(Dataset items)
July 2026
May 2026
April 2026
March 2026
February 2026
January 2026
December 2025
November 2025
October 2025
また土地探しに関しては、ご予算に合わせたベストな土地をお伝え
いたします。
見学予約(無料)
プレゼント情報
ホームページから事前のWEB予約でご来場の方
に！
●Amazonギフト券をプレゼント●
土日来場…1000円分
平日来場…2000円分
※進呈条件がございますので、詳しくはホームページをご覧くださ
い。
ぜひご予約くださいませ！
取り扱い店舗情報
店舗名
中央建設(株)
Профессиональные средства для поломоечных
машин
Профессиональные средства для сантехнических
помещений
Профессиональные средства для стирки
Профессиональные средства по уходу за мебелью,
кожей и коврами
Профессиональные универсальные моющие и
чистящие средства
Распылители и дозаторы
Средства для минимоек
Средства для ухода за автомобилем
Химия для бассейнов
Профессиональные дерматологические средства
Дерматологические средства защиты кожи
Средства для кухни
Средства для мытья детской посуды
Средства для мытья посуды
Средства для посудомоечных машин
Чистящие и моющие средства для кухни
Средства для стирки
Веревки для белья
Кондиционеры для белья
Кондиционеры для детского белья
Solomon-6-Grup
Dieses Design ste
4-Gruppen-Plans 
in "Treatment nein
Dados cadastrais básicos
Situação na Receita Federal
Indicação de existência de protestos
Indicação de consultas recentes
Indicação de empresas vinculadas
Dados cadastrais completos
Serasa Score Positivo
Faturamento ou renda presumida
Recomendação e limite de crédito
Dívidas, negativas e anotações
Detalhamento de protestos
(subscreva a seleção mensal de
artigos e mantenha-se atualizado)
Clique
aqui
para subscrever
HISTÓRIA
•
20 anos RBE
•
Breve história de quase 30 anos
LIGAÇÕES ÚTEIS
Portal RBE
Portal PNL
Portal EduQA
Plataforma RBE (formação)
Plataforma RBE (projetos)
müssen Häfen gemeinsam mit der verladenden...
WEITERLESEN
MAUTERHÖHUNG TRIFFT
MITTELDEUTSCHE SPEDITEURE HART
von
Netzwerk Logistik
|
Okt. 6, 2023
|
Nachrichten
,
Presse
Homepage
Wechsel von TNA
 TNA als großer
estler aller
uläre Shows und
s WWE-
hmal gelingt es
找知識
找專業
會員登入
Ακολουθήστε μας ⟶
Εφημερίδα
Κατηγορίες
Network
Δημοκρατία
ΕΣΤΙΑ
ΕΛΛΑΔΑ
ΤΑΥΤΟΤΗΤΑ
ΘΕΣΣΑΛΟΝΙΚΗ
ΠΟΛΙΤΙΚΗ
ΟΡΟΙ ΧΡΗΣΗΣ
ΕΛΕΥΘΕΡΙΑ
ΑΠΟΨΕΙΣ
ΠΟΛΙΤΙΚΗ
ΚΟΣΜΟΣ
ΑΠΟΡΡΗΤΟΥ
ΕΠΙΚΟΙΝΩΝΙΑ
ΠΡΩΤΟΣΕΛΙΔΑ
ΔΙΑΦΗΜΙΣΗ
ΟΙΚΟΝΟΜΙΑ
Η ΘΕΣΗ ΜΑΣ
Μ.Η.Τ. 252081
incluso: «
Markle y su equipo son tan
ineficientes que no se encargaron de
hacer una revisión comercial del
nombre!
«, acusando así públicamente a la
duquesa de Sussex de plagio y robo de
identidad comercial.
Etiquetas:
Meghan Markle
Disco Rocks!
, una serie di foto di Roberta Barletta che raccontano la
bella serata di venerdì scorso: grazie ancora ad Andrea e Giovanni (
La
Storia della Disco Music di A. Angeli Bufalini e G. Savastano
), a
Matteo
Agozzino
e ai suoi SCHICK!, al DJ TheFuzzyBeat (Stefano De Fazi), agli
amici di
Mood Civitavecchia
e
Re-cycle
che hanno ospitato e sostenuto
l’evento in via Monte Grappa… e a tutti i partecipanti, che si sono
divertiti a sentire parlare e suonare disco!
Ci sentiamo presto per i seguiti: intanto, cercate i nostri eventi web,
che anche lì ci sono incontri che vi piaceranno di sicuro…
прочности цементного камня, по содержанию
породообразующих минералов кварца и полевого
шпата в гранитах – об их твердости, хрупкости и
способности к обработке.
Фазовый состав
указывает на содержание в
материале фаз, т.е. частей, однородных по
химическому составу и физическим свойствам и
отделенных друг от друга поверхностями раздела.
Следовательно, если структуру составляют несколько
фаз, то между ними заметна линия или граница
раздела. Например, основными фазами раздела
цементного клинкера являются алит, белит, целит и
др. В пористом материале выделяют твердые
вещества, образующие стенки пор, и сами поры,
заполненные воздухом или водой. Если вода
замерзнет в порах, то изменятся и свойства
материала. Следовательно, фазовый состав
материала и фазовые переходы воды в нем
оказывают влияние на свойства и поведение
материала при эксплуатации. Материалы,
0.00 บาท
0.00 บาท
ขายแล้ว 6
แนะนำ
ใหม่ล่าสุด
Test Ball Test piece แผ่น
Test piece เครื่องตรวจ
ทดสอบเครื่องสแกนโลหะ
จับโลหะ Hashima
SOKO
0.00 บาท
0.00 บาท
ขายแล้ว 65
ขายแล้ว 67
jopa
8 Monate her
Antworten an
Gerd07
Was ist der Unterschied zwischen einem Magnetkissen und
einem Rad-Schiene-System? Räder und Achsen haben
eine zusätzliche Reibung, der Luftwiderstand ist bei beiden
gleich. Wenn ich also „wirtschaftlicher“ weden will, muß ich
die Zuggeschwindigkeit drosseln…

▶ Brief
Write out exactly the lines above between the line with "Markle y su equipo son tan" and the line with "Ci sentiamo presto", inclusive, and nothing beyond them.

▶ Solution to the exercise
Markle y su equipo son tan
ineficientes que no se encargaron de
hacer una revisión comercial del
nombre!
«, acusando así públicamente a la
duquesa de Sussex de plagio y robo de
identidad comercial.
Etiquetas:
Meghan Markle
Disco Rocks!
, una serie di foto di Roberta Barletta che raccontano la
bella serata di venerdì scorso: grazie ancora ad Andrea e Giovanni (
La
Storia della Disco Music di A. Angeli Bufalini e G. Savastano
), a
Matteo
Agozzino
e ai suoi SCHICK!, al DJ TheFuzzyBeat (Stefano De Fazi), agli
amici di
Mood Civitavecchia
e
Re-cycle
che hanno ospitato e sostenuto
l’evento in via Monte Grappa… e a tutti i partecipanti, che si sono
divertiti a sentire parlare e suonare disco!
Ci sentiamo presto per i seguiti: intanto, cercate i nostri eventi web,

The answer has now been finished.